Part 1 of Series: Are starting wages making the tech shortage worse?
Eric Reid wants to do his part to reduce the shortage of collision repair technicians he’s always hearing and reading about. But Reid, the collision repair instructor at Northwest-Shoals Community College in Muscle Shoals, Ala., is getting discouraged watching his top students move on to other fields because of low starting wages at body shops.
“They’ll offer them $6.50 or $7 an hour,” says Reid. “An adult, anyone who’s skilled, can’t afford to work for that. That’s a slap in the face. It just kills their ambition.”
Reid’s program has produced the winner of the Alabama SkillsUSA collision repair competition for each of the past three years. But, he says, none of these three best-in-state entry-level technicians is working in the collision repair field.
“The most I found as an offer was $8.50 an hour,” says Eric Sherrill, who competed in the national SkillsUSA Championships this summer after winning the Alabama collision repair state competition. “I can’t do that. I’m making $14 at a factory painting semitrailers. I have a family, a wife and son I have to provide for, and I can’t take $8.50 an hour to help somebody paint.”
Wes Bishop of Russellville, Ala., faced a similar situation after being named best-in-state in 2003. He’s continued working as a mechanical technician because he couldn’t find collision repair work that would start him at much more than minimum wage.
“They looked at the experience and degree like it wasn’t even there,” Bishop says of his body shop interviews. “I may as well have walked in off the street. When I went into this course of study, there was a big demand for it. They said, ‘We need more technicians. We need more technicians.’ But they didn’t say: ‘We’re not going to pay them anything.’ ... It’s just a shame that I went to college. I enjoy doing the body work more, but the money isn’t there.”

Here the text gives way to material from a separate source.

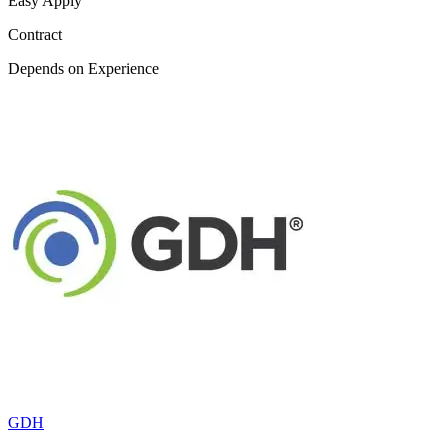
Easy Apply
Contract
Depends on Experience
GDH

Reid, who says the 2002 Alabama SkillsUSA winner in collision repair is working for UPS, recognizes that the situation may be better in larger communities. But Steve White, an instructor and chairman of the collision repair program at Oregon’s Portland Community College, says he and his students have faced similar challenges, particularly with the slowdown in the economy during the past few years. He recalls one particularly bright, motivated student’s story.
“He got hired by a shop and worked there for probably close to two years and never got over $8 an hour. He finally just threw in the towel and went to work for a wrecking yard ... It’s an example of someone who didn’t progress [in the industry] at the rate he was capable of progressing and got disgusted and took off.”
Ron Ray, executive director of the I-CAR Education Foundation, says this is certainly an issue that has been discussed at gatherings of collision repair instructors from around the country as they look for ways—other than harping on shop owners to offer more money—to keep entry-level technicians in the industry.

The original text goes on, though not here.